Les agents du service commercial et du contrôle renforcé qui auront réalisé les meilleurs scores se verront remettre des chèques cadeaux, des consoles de jeux, des appareils photos numériques et des tablettes électroniques, comme le précise un document interne dévoilé par le site d'informations Rue89. "Ce que nous réclamons, ce sont des moyens humains pour effectuer nos missions de service public. Si les chemins de fer fonctionnaient comme avant, avec des moyens, il y aurait beaucoup moins de fraudes", réagit Alain Lefaucheux. "Cette course au fric va contribuer à braquer certains voyageurs contre les agents et cela pourrait rapidement dégénérer", s'inquiète le syndicaliste. La colère est d'autant plus grande, explique le syndicaliste, que les syndicats sortent d'un mouvement suite à des agressions des contrôleurs dans les TER. "Il y a un taux de fraude important mais l'entreprise se l'est créé elle-même: avec moins de personnel, les trains sont moins contrôlés, et avec le nouveau cadencement un agent seul ne peut pas contrôler tout le train tellement il est plein", assure Didier Barra.
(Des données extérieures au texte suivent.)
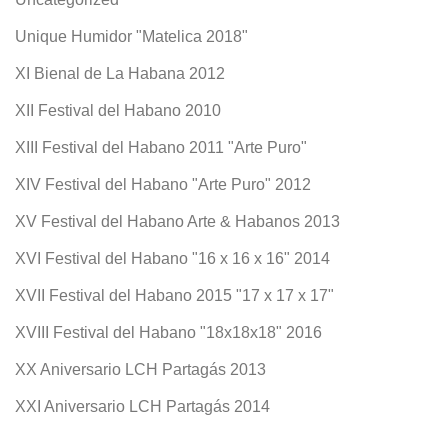
Unique Humidor "Matelica 2018"
XI Bienal de La Habana 2012
XII Festival del Habano 2010
XIII Festival del Habano 2011 "Arte Puro"
XIV Festival del Habano "Arte Puro" 2012
XV Festival del Habano Arte & Habanos 2013
XVI Festival del Habano "16 x 16 x 16" 2014
XVII Festival del Habano 2015 "17 x 17 x 17"
XVIII Festival del Habano "18x18x18" 2016
XX Aniversario LCH Partagás 2013
XXI Aniversario LCH Partagás 2014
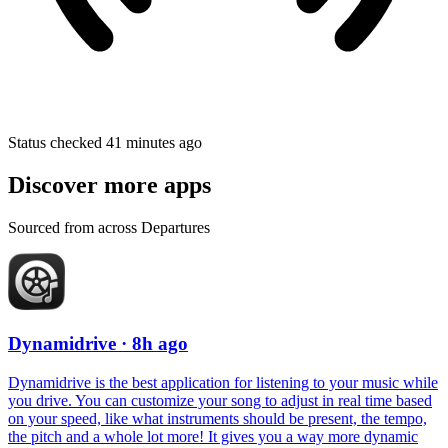
Status checked 41 minutes ago
Discover more apps
Sourced from across Departures
Dynamidrive
· 8h ago
Dynamidrive is the best application for listening to your music while
you drive. You can customize your song to adjust in real time based
on your speed, like what instruments should be present, the tempo,
the pitch and a whole lot more! It gives you a way more dynamic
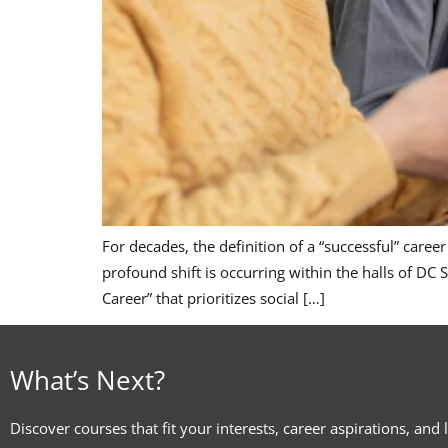
For decades, the definition of a “successful” caree
profound shift is occurring within the halls of DC
Career” that prioritizes social […]
What’s Next?
Discover courses that fit your interests, career aspirations, and 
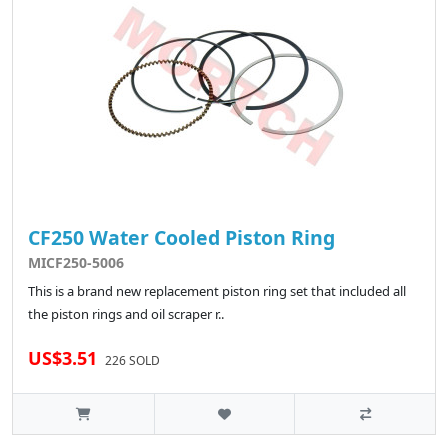
CF250 Water Cooled Piston Ring
MICF250-5006
This is a brand new replacement piston ring set that included all
the piston rings and oil scraper r..
US$3.51
226 SOLD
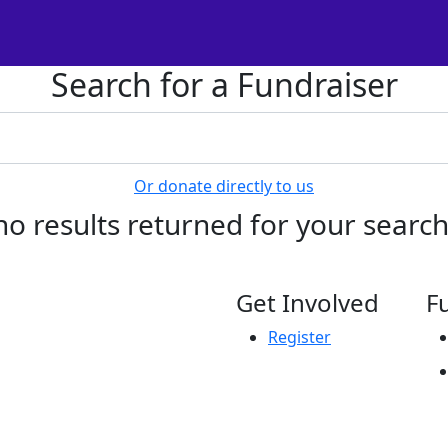
Search for a Fundraiser
Or donate directly to us
no results returned for your searc
Get Involved
F
Register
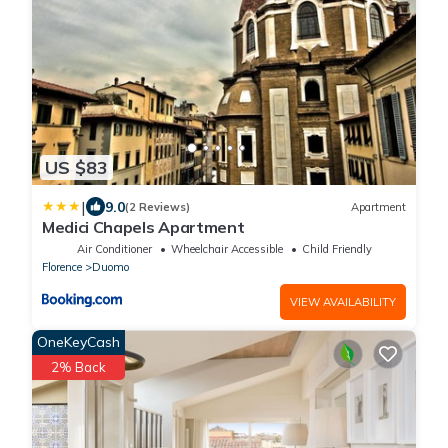
US $83
|
9.0
(2 Reviews)
Apartment
Medici Chapels Apartment
Air Conditioner
Wheelchair Accessible
Child Friendly
Florence
Duomo
VIEW AVAILABILITY
OneKeyCash
2% Back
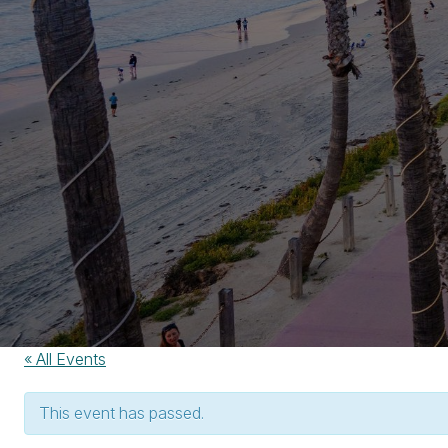
« All Events
This event has passed.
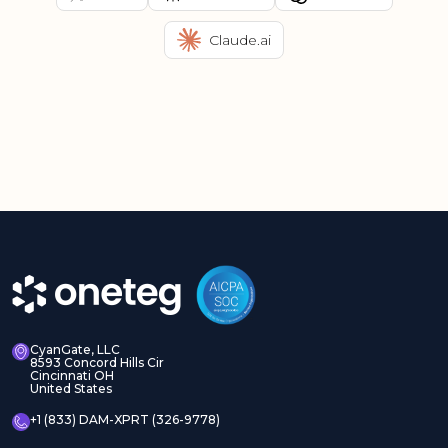
Claude.ai
CyanGate, LLC
8593 Concord Hills Cir
Cincinnati OH
United States
+1 (833) DAM-XPRT (326-9778)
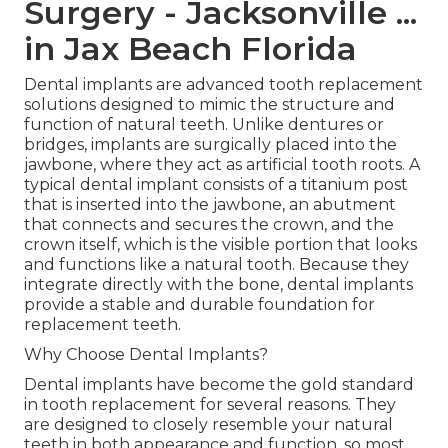
Surgery - Jacksonville ...
in Jax Beach Florida
Dental implants are advanced tooth replacement
solutions designed to mimic the structure and
function of natural teeth. Unlike dentures or
bridges, implants are surgically placed into the
jawbone, where they act as artificial tooth roots. A
typical dental implant consists of a titanium post
that is inserted into the jawbone, an abutment
that connects and secures the crown, and the
crown itself, which is the visible portion that looks
and functions like a natural tooth. Because they
integrate directly with the bone, dental implants
provide a stable and durable foundation for
replacement teeth.
Why Choose Dental Implants?
Dental implants have become the gold standard
in tooth replacement for several reasons. They
are designed to closely resemble your natural
teeth in both appearance and function, so most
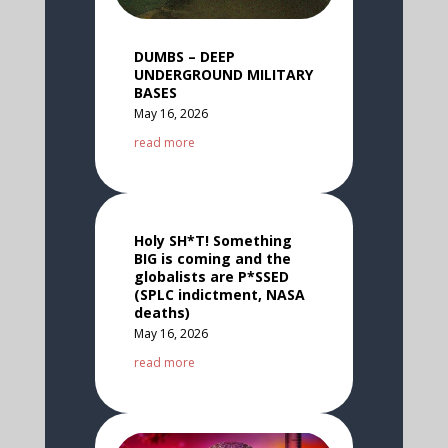
DUMBS – DEEP
UNDERGROUND MILITARY
BASES
May 16, 2026
read more
Holy SH*T! Something
BIG is coming and the
globalists are P*SSED
(SPLC indictment, NASA
deaths)
May 16, 2026
read more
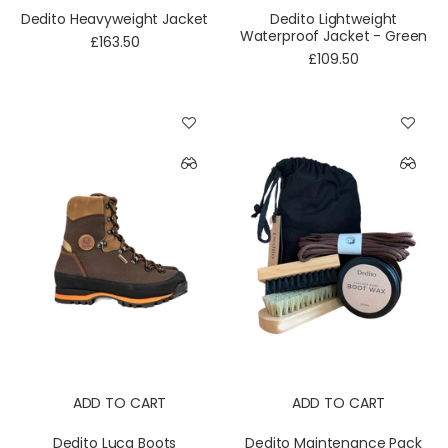
Dedito Heavyweight Jacket
Dedito Lightweight
Waterproof Jacket - Green
£163.50
£109.50
ADD TO CART
ADD TO CART
Dedito Luca Boots
Dedito Maintenance Pack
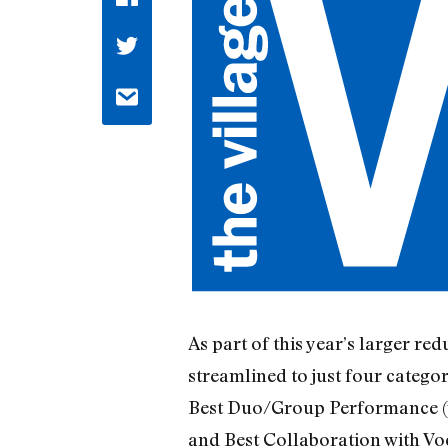
As part of this year’s larger re
streamlined to just four categ
Best Duo/Group Performance (
and Best Collaboration with Vo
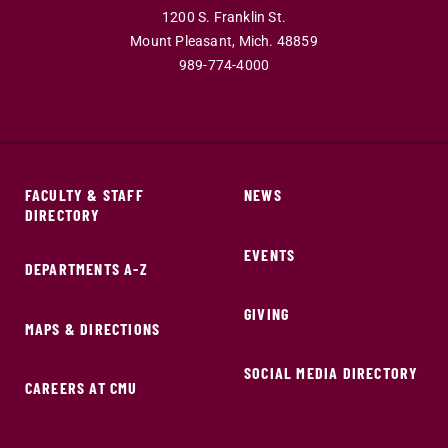
1200 S. Franklin St.
Mount Pleasant,
Mich.
48859
989-774-4000
FACULTY & STAFF
NEWS
DIRECTORY
EVENTS
DEPARTMENTS A-Z
GIVING
MAPS & DIRECTIONS
SOCIAL MEDIA DIRECTORY
CAREERS AT CMU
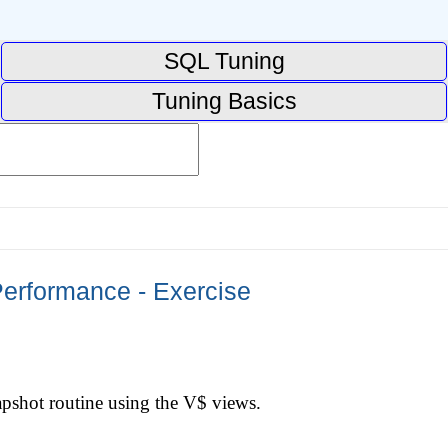
SQL Tuning
Tuning Basics
erformance - Exercise
pshot routine using the V$ views.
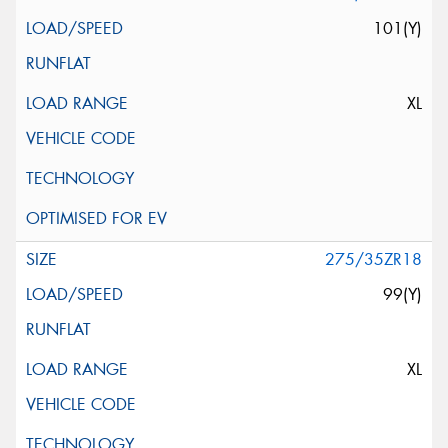
101(Y)
XL
275/35ZR18
99(Y)
XL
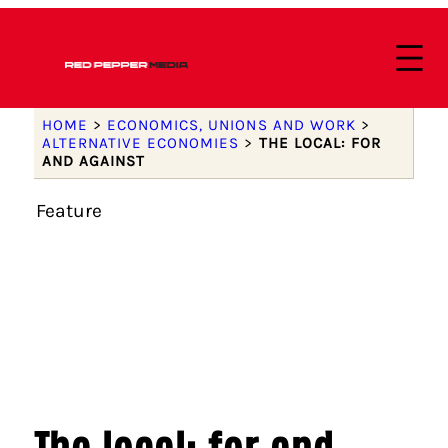
HOME
>
ECONOMICS, UNIONS AND WORK
>
ALTERNATIVE ECONOMIES
>
THE LOCAL: FOR
AND AGAINST
Feature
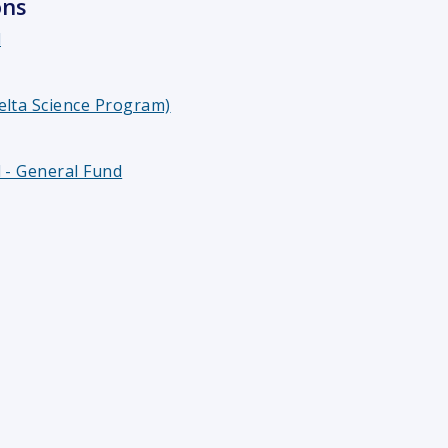
ons
l
elta Science Program)
 - General Fund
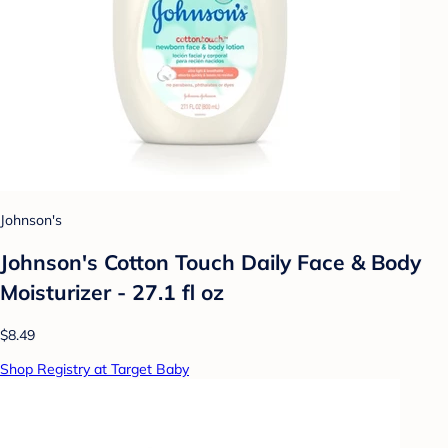
Johnson's
Johnson's Cotton Touch Daily Face & Body
Moisturizer - 27.1 fl oz
$8.49
Shop Registry at Target Baby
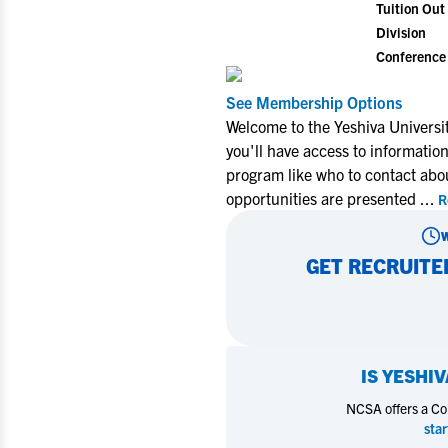
Tuition Out 
Division
Conference
See Membership Options
Welcome to the Yeshiva Universi
you'll have access to informatio
program like who to contact abo
opportunities are presented
...
R
GET RECRUITE
IS
YESHIV
NCSA offers a Coll
star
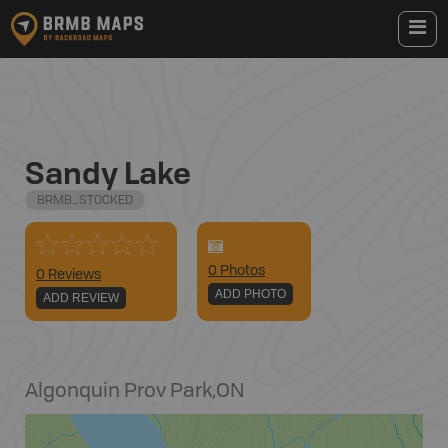
Sandy Lake
BRMB_STOCKED
0
Photo
s
0 Reviews
ADD PHOTO
ADD REVIEW
Algonquin Prov Park
,
ON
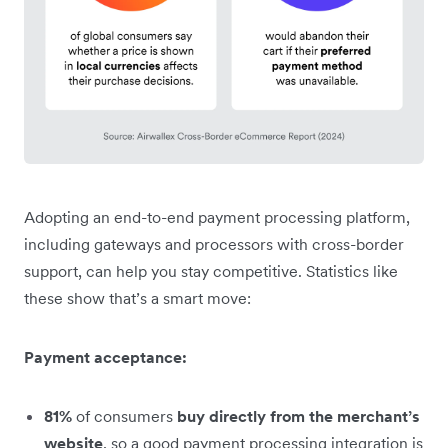
Adopting an end-to-end payment processing platform,
including gateways and processors with cross-border
support, can help you stay competitive. Statistics like
these show that’s a smart move:
Payment acceptance:
81%
of consumers
buy directly from the merchant’s
website
, so a good payment processing integration is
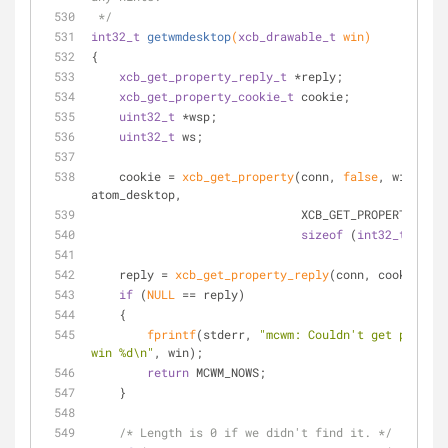
 */
int32_t
getwmdesktop
(
xcb_drawable_t
 win)
{
xcb_get_property_reply_t
 *reply;
xcb_get_property_cookie_t
 cookie;
uint32_t
 *wsp;
uint32_t
 ws;
    cookie = 
xcb_get_property
(conn, 
false
, win, 
atom_desktop,
                              XCB_GET_PROPER
sizeof
 (
int32_t
));
    reply = 
xcb_get_property_reply
(conn, cookie, 
NU
if
 (
NULL
 == reply)
    {
fprintf
(stderr, 
"mcwm: Couldn't get propert
win %d\n"
, win);
return
 MCWM_NOWS;
    }
/* Length is 0 if we didn't find it. */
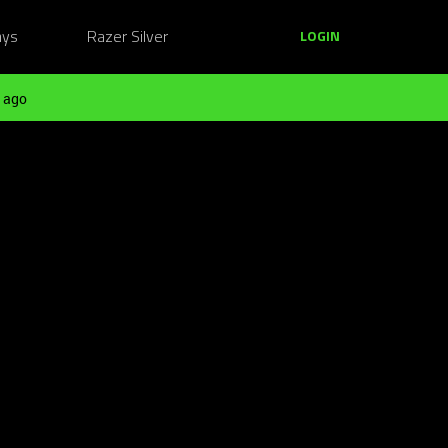
ays
Razer Silver
LOGIN
 ago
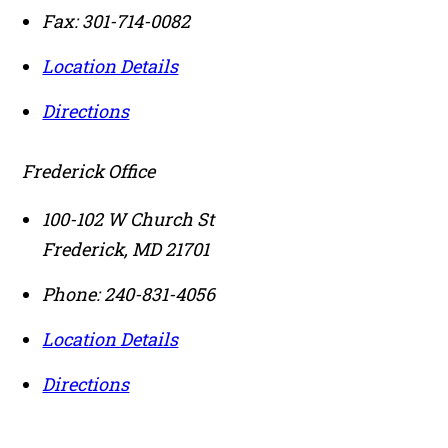
Fax:
301-714-0082
Location Details
Directions
Frederick Office
100-102 W Church St
Frederick
,
MD
21701
Phone:
240-831-4056
Location Details
Directions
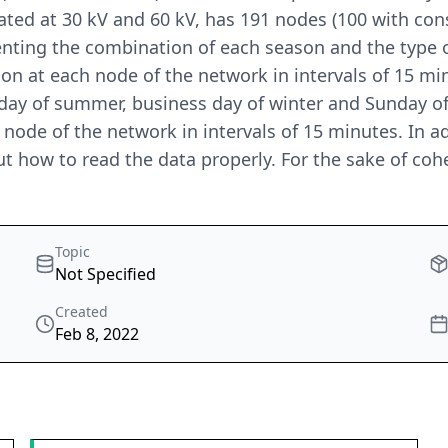
rated at 30 kV and 60 kV, has 191 nodes (100 with co
nting the combination of each season and the type o
n at each node of the network in intervals of 15 minut
nday of summer, business day of winter and Sunday o
 node of the network in intervals of 15 minutes. In ad
t how to read the data properly. For the sake of coher
Topic
Not Specified
Created
Feb 8, 2022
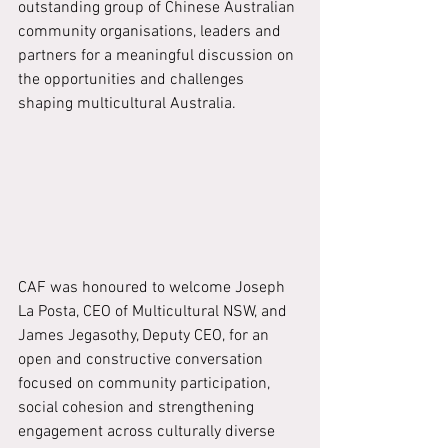
outstanding group of Chinese Australian 
community organisations, leaders and 
partners for a meaningful discussion on 
the opportunities and challenges 
shaping multicultural Australia.
CAF was honoured to welcome Joseph 
La Posta, CEO of Multicultural NSW, and 
James Jegasothy, Deputy CEO, for an 
open and constructive conversation 
focused on community participation, 
social cohesion and strengthening 
engagement across culturally diverse 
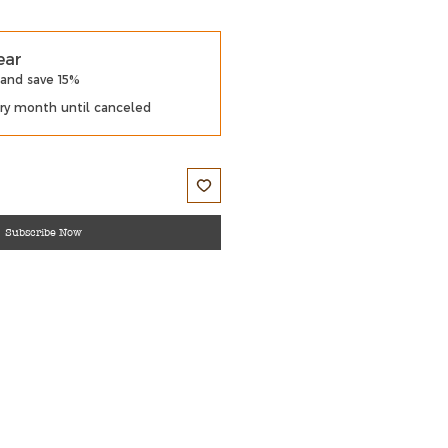
ear
 and save 15%
ry month until canceled
Subscribe Now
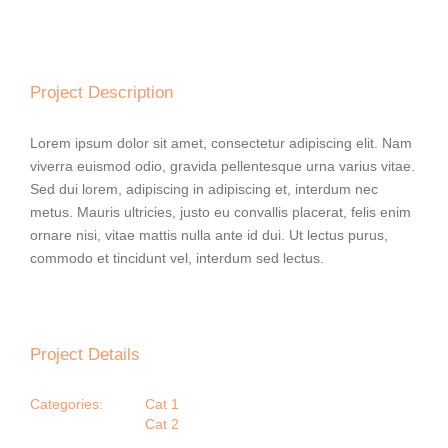
Project Description
Lorem ipsum dolor sit amet, consectetur adipiscing elit. Nam
viverra euismod odio, gravida pellentesque urna varius vitae.
Sed dui lorem, adipiscing in adipiscing et, interdum nec
metus. Mauris ultricies, justo eu convallis placerat, felis enim
ornare nisi, vitae mattis nulla ante id dui. Ut lectus purus,
commodo et tincidunt vel, interdum sed lectus.
Project Details
Categories:
Cat 1
Cat 2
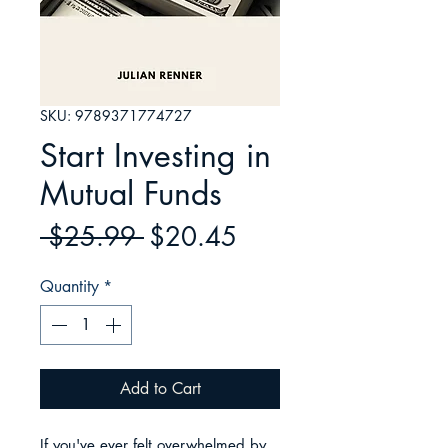
SKU: 9789371774727
Start Investing in
Mutual Funds
Regular
Sale
 $25.99 
$20.45
Price
Price
Quantity
*
Add to Cart
If you've ever felt overwhelmed by 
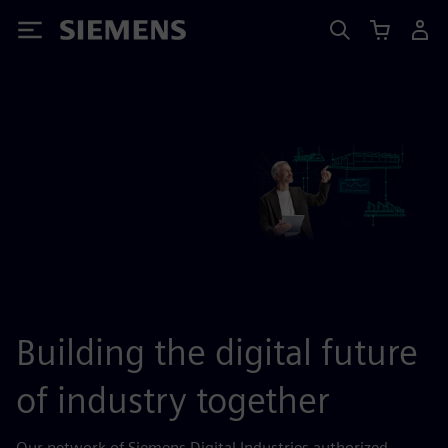
Siemens
Building the digital future
of industry together
Our network of Siemens Digital Industries authorized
La SNCF se défend de toute "prime au PV"

La direction régionale de la SNCF se défend de toute course aux procès verbaux. "Le but de ce challenge, comme il en existe beaucoup d'autres en entreprise, est de sensibiliser les agents à la falsification", explique une porte-parole. "Les équipes d'agents qui seront primées sont celles qui auront su appliquer les meilleurs barèmes. Le challenge est qualitatif et non quantitatif", ajoute-t-elle. Alain Lefaucheux n'est pas convaincu par l'argument : "Les agents qui travaillent dans les trains sont qualifiés, ils connaissent bien leur travail. Pas besoin de ces compétitions pour bien faire notre travail", dit-il. La CGT appelle à "boycotter ce style de challenge".